La pianiste Yulianna Avdeeva à La Roque d’Anthéron : puissance de l’esprit et intériorité

Publié le 27 juillet 2023 à  16h30 - Dernière mise à  jour le 1 août 2023 à  21h58

 

 

C’est avec un programme loin des futilités estivales que la pianiste russe Yulianna Avdeeva retrouvait ce mercredi le public du festival de piano de la Roque d’Anthéron, consacrant toute sa première partie à la monumentale 29e sonate de Beethoven, dite « Hammerklavier » en référence aux possibilités les plus évoluées des instruments de son temps.

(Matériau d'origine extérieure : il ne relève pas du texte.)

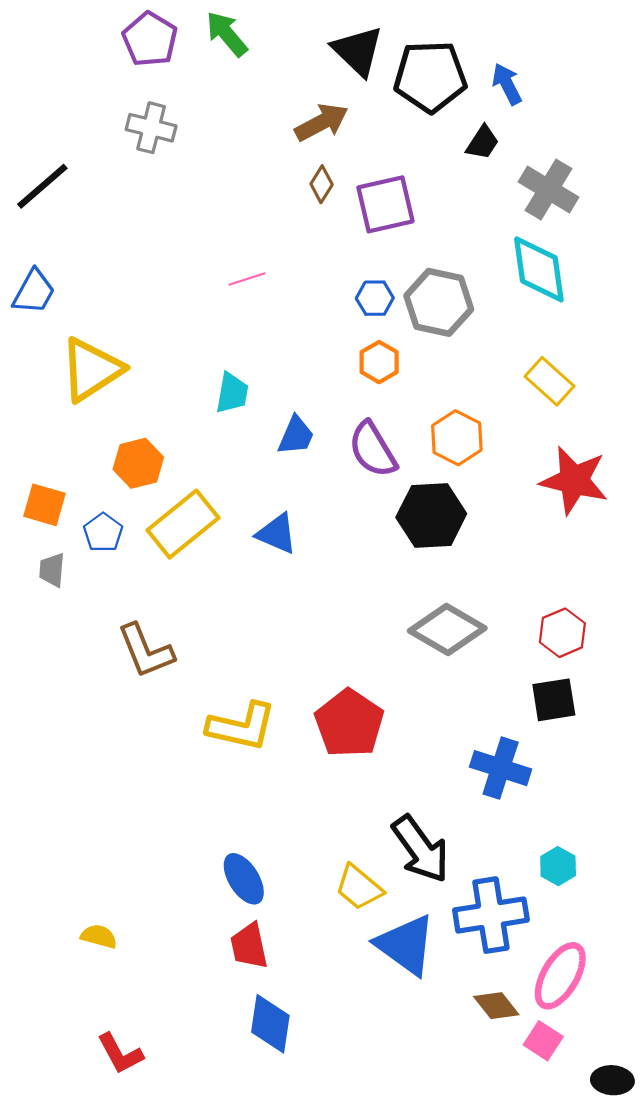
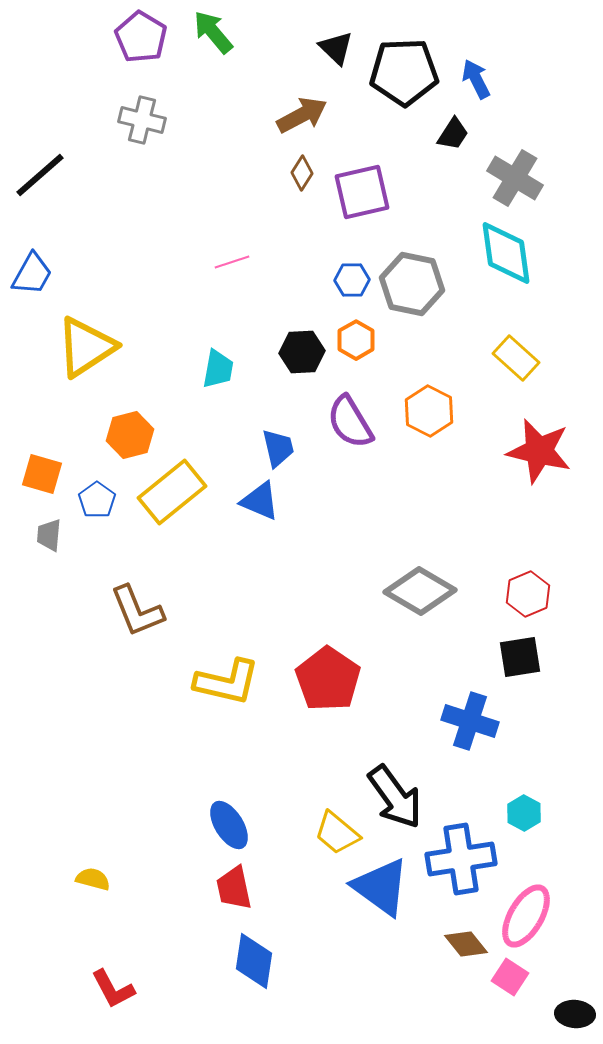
black triangle: (358, 51) -> (336, 48), size x0.7
blue trapezoid: (296, 436) -> (278, 448), moved, turned -36
black hexagon: (431, 516) -> (302, 352), moved, size x0.7

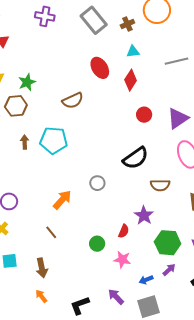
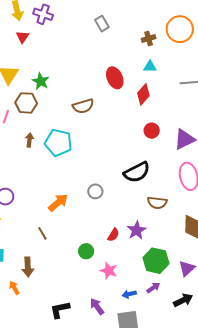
purple cross: (45, 16) -> (43, 14), moved
gray rectangle: (94, 20) -> (102, 24), moved, size x0.6
green star: (27, 82) -> (41, 81), turned -30
red semicircle: (124, 231) -> (113, 235), moved
orange arrow: (41, 296) -> (14, 288), moved

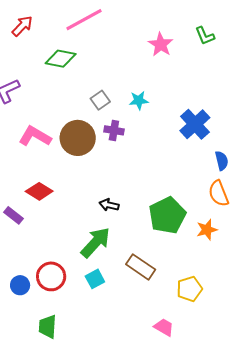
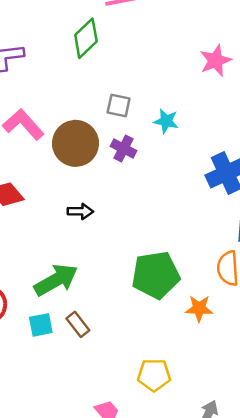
green diamond: (61, 59) -> (86, 38), turned -72
gray square: (100, 100) -> (119, 105), turned 30
black arrow: (109, 205) -> (80, 211), moved, turned 150
brown rectangle: (141, 267) -> (78, 324), moved, size x0.7

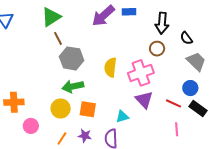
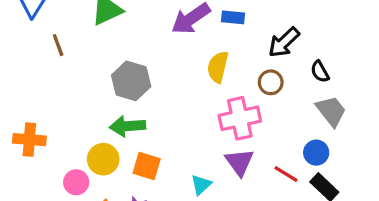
black arrow: (162, 23) -> (284, 42), turned 35
brown line: (58, 38) -> (58, 45), moved
yellow semicircle: (110, 67) -> (218, 67), moved
cyan triangle: (122, 117) -> (201, 185), turned -32
pink circle: (31, 126) -> (76, 182), moved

Yulianna-Avdeeva au Festival de La Roque d'Anthéron
Yulianna Avdeeva © Valentine Chauvin 2023

L’œuvre porte de bout en bout cette exigence de dépassement, tant sur le plan technique que sur celui de l’esprit, de l’écriture et de l’architecture, allant même jusqu’à susciter encore aujourd’hui des polémiques par exemple sur la portée des demandes métronomiques, extrêmes, inscrites par le compositeur lui-même.

Plongeant dans cet Everest du répertoire, Yulianna Avdeeva inscrit pourtant d’emblée le premier mouvement dans l’héritage classique assumé par Beethoven, éclairant de manière rare un aspect poétique de la partition se prolongeant dans le scherzo, d’où émanent des résonances quasi schubertiennes.

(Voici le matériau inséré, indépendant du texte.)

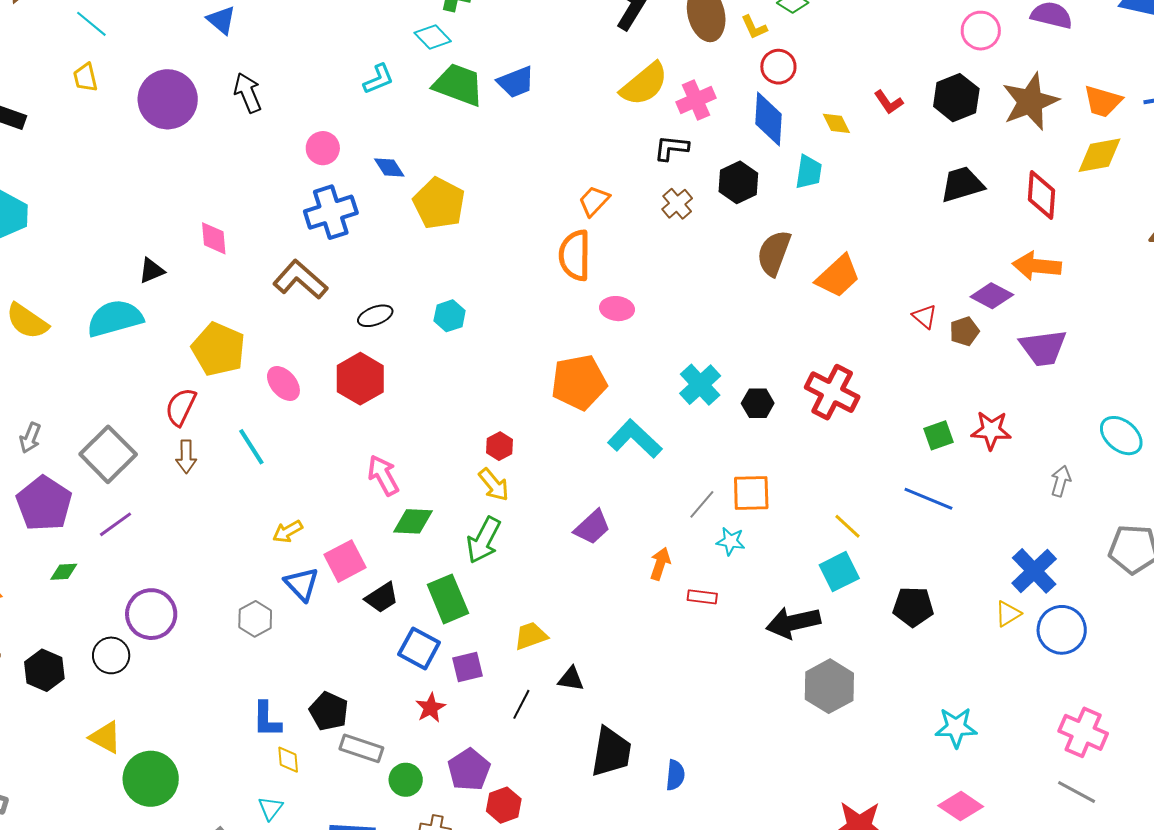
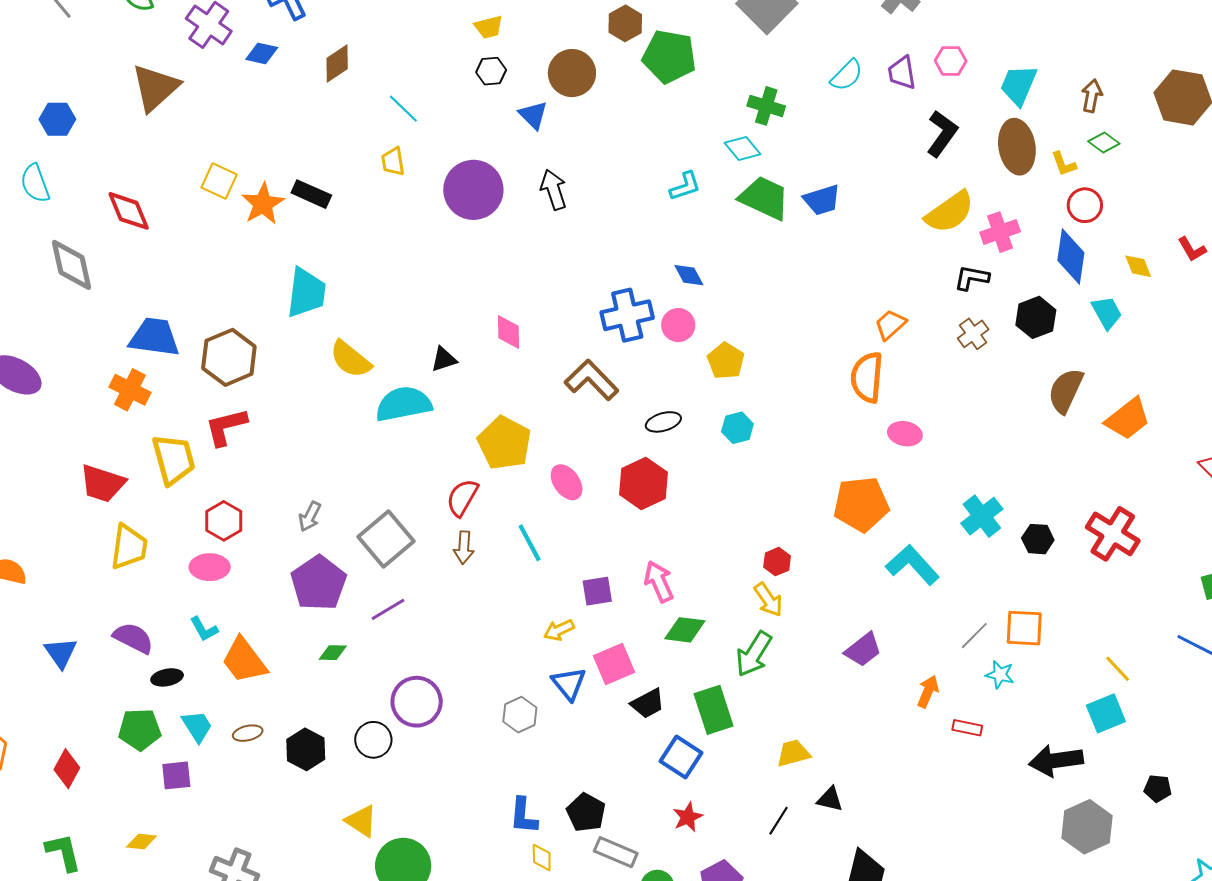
pink circle: (323, 148) -> (678, 325), moved
cyan trapezoid: (809, 172) -> (1107, 313), turned -42
yellow pentagon: (439, 203) -> (726, 361), moved, size x0.7
yellow semicircle: (27, 321) -> (350, 359), moved
black pentagon: (913, 607) -> (1158, 788), moved, size x0.7
purple square: (468, 667) -> (597, 591), moved

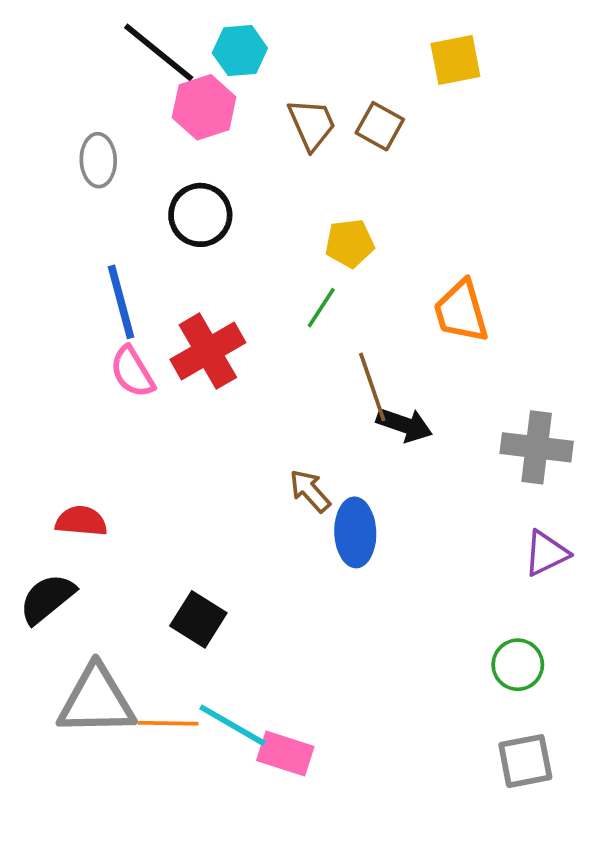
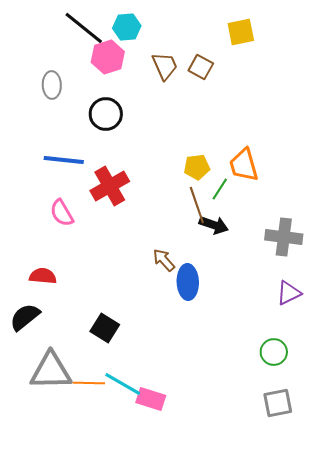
yellow pentagon: (350, 243) -> (197, 167), moved
blue line: (121, 302) -> (64, 160), turned -69
green line: (321, 308) -> (220, 189), moved
pink semicircle: (132, 372) -> (62, 213), moved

Cette approche introspective et contrôlée se déploie dans le mouvement lent, traduit sans rupture dans une vision comme en suspension, y compris par l’approche du clavier, exprimant ainsi le drame humain qui s’y épanche avec pudeur, tout en concentrant presque hors du temps l’attention du public. Arrive enfin le défi ultime de l’immense fugue finale, défi de proportion, de pensée et de résistance. Un défi, y compris de mémoire, maîtrisé de haute volée par la musicienne, parachevant sans faille une interprétation d’une grandeur à la mesure de cette sonate si intimidante et hors norme.

Il y a chez Yulianna Avdeeva une intelligence absolue du contenu pianistique, qui se reflète dans l’élaboration de son programme. En effet, la seconde partie prolongeait la modernité visionnaire de Beethoven (lui-même parlait avec humour de « quelques libertés ») en réattaquant avec deux pièces du « dernier » Liszt, elles aussi annonçant les audaces harmoniques du siècle suivant. La « Bagatelle sans tonalité » et « Unstern » (« Sinistre ») développent naturellement sous les doigts de la pianiste les chemins de traverse et les abîmes déjà aperçus par Beethoven, en cohérence pourtant avec la 2e légende, bien antérieure, là encore énoncée avec une indiscutable autorité et un sens absolu de la construction.

Yulianna Avdeeva ayant remporté en 2010 le premier prix au concours Chopin de Varsovie, c’est dans son arbre généalogique de carrière qu’elle a choisi de conclure ce récital. Loin de toute afféterie, la dimension de l’interprète a rencontré celle du compositeur. Furent ainsi offertes quatre mazurkas mémorables par leur approche toute en sensibilité canalisée, leur élégance et leur gravité. Le discours était à nouveau exemplairement structuré, même au fil des séquences plus ornementales de l’ « Andante spianato et grande polonaise », dans une sonorité pleinement libérée, jusqu’aux deux bis, également chopiniens (Nocturne et valse) refermant une soirée où l’exigence et la hauteur de vue ont signé la marque d’une authentique grande pianiste.